Yup. (And Ms Bindel has been an activist feminist for over 30 years).

But those of us who've been hauled over the coals of a disciplinary, or had it threatened, or lost our jobs or livelihood will know what it costs in all sorts of ways, to speak out as Julie Bindel has. And she's been doing it for a very long time.

ResisterRex · 05/06/2024 15:30

we do not accept the redefinition of what it is to be female and a girl or woman

I'm not sure about this. I think this is where splits are. If you are OK with the GRA then you do accept a redefinition of female. And this is when effective safeguarding ceases to be effective.

Losing a focus on safeguarding is how things like the dice game end up in schools. We thought sex education would be a good idea but its execution has made children less safe. Tackling that from a perspective other than safeguarding is the wrong approach in my view.

YourPithyLilacSheep · 05/06/2024 15:53

My point is broadly @ResisterRex that feminism is more than protection of safeguarding. There's a bigger picture about the analysis of the position of women within the power structures of our society.

But that where most (maybe all?) feminists converge is on the idea of girls/women as a sex class. I tend to agree with Professor Stock on the "legal fiction" of the GRA.

MalagaNights · 05/06/2024 16:16

I actually started to feel that the safeguarding rationale was being strectched to the point of breaking.

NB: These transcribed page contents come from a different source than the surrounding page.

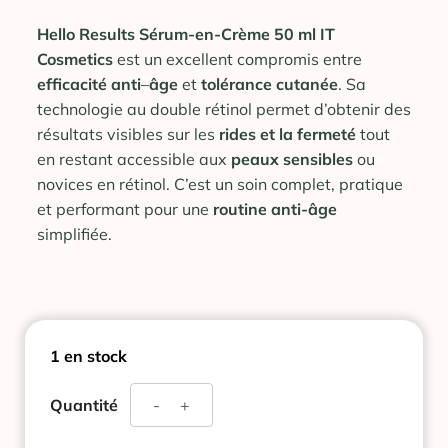
Hello Results Sérum-en-Crème 50 ml IT
Cosmetics
est un excellent compromis entre
efficacité
anti
–
âge
et
tolérance
cutanée
. Sa
technologie au double rétinol permet d’obtenir des
résultats visibles sur les
rides et la fermeté
tout
en restant accessible aux
peaux
sensibles
ou
novices en rétinol. C’est un soin complet, pratique
et performant pour une
routine anti-âge
simplifiée.
1 en stock
quantité
Quantité
-
+
de
IT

Safeguarding was being used when it was several steps away from any direct harm, or very tangential, and it gets hard to legislate when you reach that point.

That's what the orginal Genspect hoohas is about: can we legialate about men in dresses? which men in dresses?

I think we can only aim for unity on legislation with a very clear rationale, and the greyer areas will need to be decided through social contract, personal decisions, & a variety of options e.g. schools decide uniform policy, parents choose.